- From: Philip Taylor <excors+whatwg@gmail.com>
- Date: Wed, 5 Mar 2008 14:36:47 +0000
On 03/03/2008, Jjgod Jiang <gzjjgod at gmail.com> wrote: > During the development of CJK information processing, many > text encodings is just a strict subset of another one, for > example, GB2312 is a subset of GBK, GBK is a subset of > GB18030. For compatibility purpose, a lot of web pages used > character encoding declaration like this: > > <meta http-equiv="Content-Type" content="text/html; charset=gb2312"> > > in their header, yet they might use characters in GBK but > not in GB2312. So, I think we can suggest clients to simply > treat encodings like these as their biggest superset, for > instance, treat GB2312 as GB18030. Out of 130K pages from dmoz.org, I see 760 which are declared as gb2312 (by HTTP Content-Type, <meta content>, etc). Of those 760, 120 cause decoding errors in ICU4J when treated as gb2312. 8 cause errors when treated as gbk, and the same 8 cause errors as gb18030. Those 8 are: http://www.bigm.com.cn/dinosaur/anecdote/ http://www.ccpc.edu.cn http://www.gdoverseaschn.com.cn/ http://www.jgbr.com.cn http://www.liechebuluo.com http://www.netbro.com.cn http://www.tkdts.com http://www.wuxi-accp.com/ and I haven't tried working out why they are causing errors.

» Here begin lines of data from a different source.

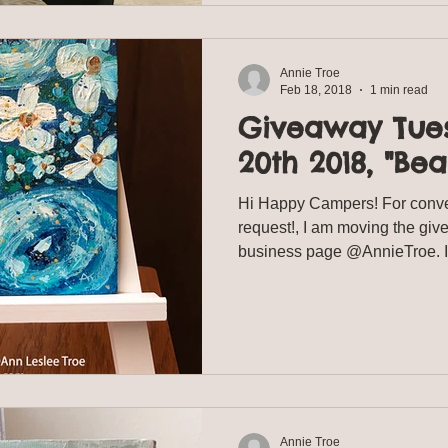
Annie Troe
Feb 18, 2018
1 min read
Giveaway Tue
20th 2018, "Bea
Hi Happy Campers! For conv
request!, I am moving the gi
business page @AnnieTroe. It 
Annie Troe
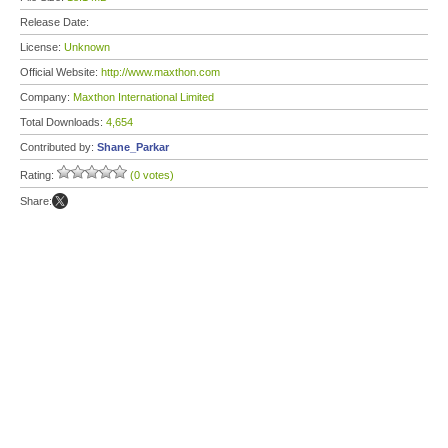
Release Date:
License:
Unknown
Official Website:
http://www.maxthon.com
Company:
Maxthon International Limited
Total Downloads:
4,654
Contributed by:
Shane_Parkar
Rating:
(0 votes)
Share:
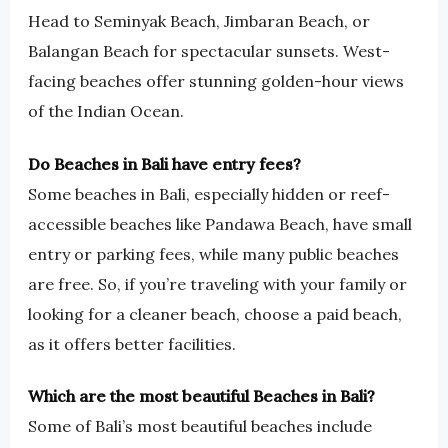
Head to Seminyak Beach, Jimbaran Beach, or
Balangan Beach for spectacular sunsets. West-
facing beaches offer stunning golden-hour views
of the Indian Ocean.
Do Beaches in Bali have entry fees?
Some beaches in Bali, especially hidden or reef-
accessible beaches like Pandawa Beach, have small
entry or parking fees, while many public beaches
are free. So, if you’re traveling with your family or
looking for a cleaner beach, choose a paid beach,
as it offers better facilities.
Which are the most beautiful Beaches in Bali?
Some of Bali’s most beautiful beaches include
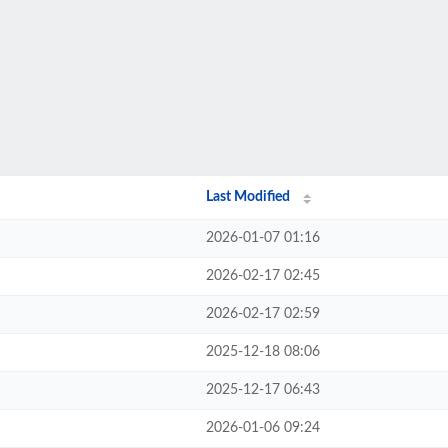
Last Modified
2026-01-07 01:16
2026-02-17 02:45
2026-02-17 02:59
2025-12-18 08:06
2025-12-17 06:43
2026-01-06 09:24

The 120 are listed at <http://philip.html5.org/data/gb2312-errors.txt>. I don't know how many are really using gb18030, and how many are not actually gb* but happen to be decoded without errors because they use compatible byte sequences; but it does look like gb2312 is a fairly significant problem if it's not treated as gbk/gb18030, so it would be helpful to suggest/require it to be processed specially. -- Philip Taylor excors at gmail.com
Received on Wednesday, 5 March 2008 06:36:47 UTC